Where $t$ seems to be the time at which we pick the sequence number

But, given this, I can not understand how points plotted are related: for example, what I should think about two near (respectively: far) points? are sequence numbers with low differences or high differences?

• @MaartenBodewes Yes, precisely that one – Alessio Martorana Jun 27 '16 at 18:44
• Thank you very much either for the edit and for the welcome! =) I'll edit a bit the message to take it into account – Alessio Martorana Jun 27 '16 at 18:47

One of the key properties we want out of PRNGs is that they produce results that follow a desired probability distribution. Nearly all of the time we want our PRNGs to produce data with uniform distribution—all of the possible output values should have equal probability.

So let's assume that we are given a seq sequence whose values are samples drawn from a uniform distribution. We can now ask: what should be the distribution of the x, y and z sequences? Well, since they're defined as sums of values drawn from a uniform distribution, this is the same sort of distribution we get from throwing a pair of dice and adding their results, where a 7 is six times more likely than a 2. So the distribution we should ideally see in that page's data is:

1. A cube with a hard boundary (just like we can't roll a 1 or a 13 from the dice);
2. Centered around (0, 0, 0) (because the expected value of the subtractions is zero);
3. Denser toward the middle and sparser toward the boundary (just like throwing a seven is more likely than a two).

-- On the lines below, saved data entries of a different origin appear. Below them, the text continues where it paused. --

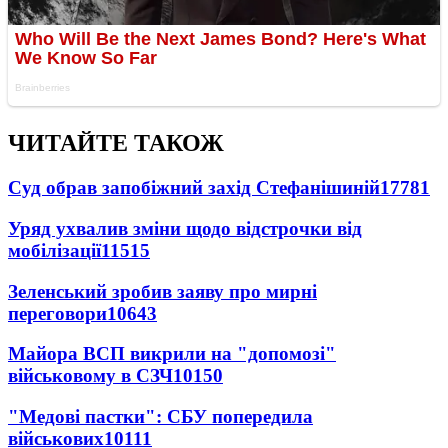
ЧИТАЙТЕ ТАКОЖ
Суд обрав запобіжний захід Стефанішиній
17781
Уряд ухвалив зміни щодо відстрочки від
мобілізації
11515
Зеленський зробив заяву про мирні
переговори
10643
Майора ВСП викрили на "допомозі"
військовому в СЗЧ
10150
"Медові пастки": СБУ попередила
військових
10111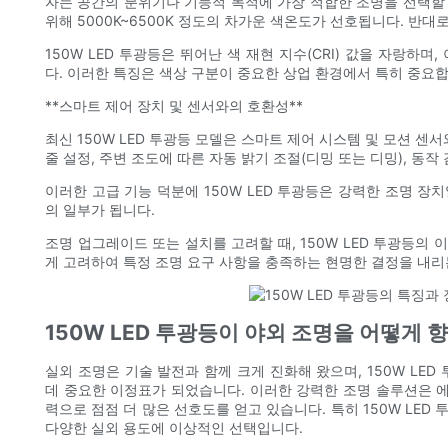
자는 공간의 분위기나 기능적 목적에 가장 적합한 조명을 선택할 
위해 5000K~6500K 정도의 차가운 색온도가 선호됩니다. 반대
150W LED 투광등은 뛰어난 색 재현 지수(CRI) 값을 자랑하
다. 이러한 특징은 색상 구분이 중요한 상업 환경에서 특히 중요합
**스마트 제어 장치 및 센서와의 호환성**
최신 150W LED 투광등 모델은 스마트 제어 시스템 및 모션 센
줄 설정, 주변 조도에 따른 자동 밝기 조절(디밍 또는 디밍), 동작
이러한 고급 기능 덕분에 150W LED 투광등은 강력한 조명 
의 일부가 됩니다.
조명 업그레이드 또는 설치를 고려할 때, 150W LED 투광등의 
게 고려하여 특정 조명 요구 사항을 충족하는 현명한 결정을 내리
150W LED 투광등이 야외 조명을 어떻게
실외 조명은 기술 발전과 함께 크게 진화해 왔으며, 150W LE
데 중요한 이정표가 되었습니다. 이러한 강력한 조명 솔루션은 
력으로 점점 더 많은 선호도를 얻고 있습니다. 특히 150W LE
다양한 실외 용도에 이상적인 선택입니다.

The Windows NT SP3 graph very obviously deviates from that pattern:

I would expect to be the Windows NT4 the less easy to attack because in its distribution the points seems to be better distributed respect to the "cube" of Windows 2000 distribution.

What you should be thinking of is how closely does the distribution resemble the "ideal" one for the scenario in question. This is the approach that I took above:

1. I picked uniform distribution as the ideal for sequence numbers;
2. And from that it follows that I must pick the "dice roll" distribution as the ideal for x, y and z.

Then, any significant deviation from the ideal distribution should be seen as a potential flaw. Why? Because non-ideal distribution means that some values are more likely than they ought to be, and thus that the attacker will succeed faster than they ought to by trying such values first.

But, given this, I can not understand how points plotted are related: for example, what I should think about two near (respectively: far) points? are sequence numbers with low differences or high differences?

The magnitude of the distances between points isn't important. What's important is whether those distances are predictable at a higher-than-chance success rate. And this gets to the heart of the attacks they're analyzing here. By looking at the distributions of the differences they are able to build models that predict the ISNs for various operating systems with better-than-chance success rates.

Finally, look at your definition of seq and notice that the differences in question are between the elements of consecutive quadruples of the ISN sequence. If these differences are highly predictable, what it tells you is that you can easily guess the next sequence number just from knowing the previous ones, by guessing the next differences and adding them to the recently observed ISNs.